Let’s see what happens? More like “Let’s
document the debacle.” Or … “Let’s have some kind of a record so that the
police know where to look when I disappear on this ill-fated potential disaster.”
My birthday is February 14th. Which, this
year, was yesterday. Now, when I was a kid, it was kind of a double-win. Cake,
presents AND valentine chocolate all in one day? Total bonus.
But something changed as I got older. The
first year of middle school, I was excited. I brought the usual bag filled with
paper valentines to class, only to find some invisible force—one that I
could not hope to tap into—had declared them uncool. High school was
worse and by the time I made it to my twenties, I began to face the day with
something like dread. If I had a boyfriend at the time, it was usually fine.

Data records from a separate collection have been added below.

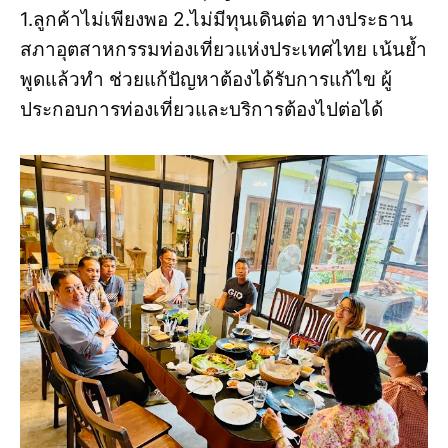
1.ลูกค้าไม่เพียงพอ 2.ไม่มีทุนเดินต่อ ทางประธาน
สภาอุตสาหกรรมท่องเที่ยวแห่งประเทศไทย เน้นย้ำ
พูดแล้วทำ ช่วยแก้ปัญหาต้องได้รับการแก้ไข ผู้
ประกอบการท่องเที่ยวและบริการต้องไปต่อได้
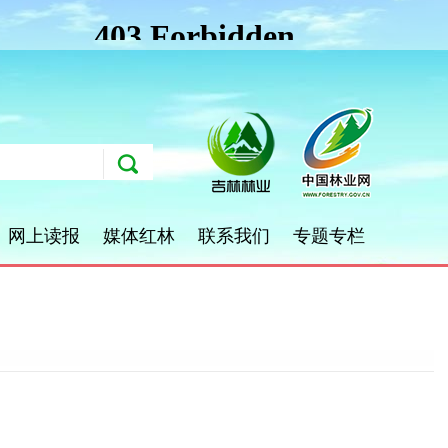
网上读报
媒体红林
联系我们
专题专栏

Still, out of the nine birthdays I have lived through in my twenties, I’ve had
a boyfriend for only two of them. I also had a husband for one, but that
birthday was the worst of all.
Until now.
Yesterday, I turned 29. No valentine
chocolate. Three cards: a birthday card from my sister, one from my friend
Jazmin—and a valentine from my bank. Apparently they’d “love” to send me
a new credit card at a reduced rate … ‘specially for me.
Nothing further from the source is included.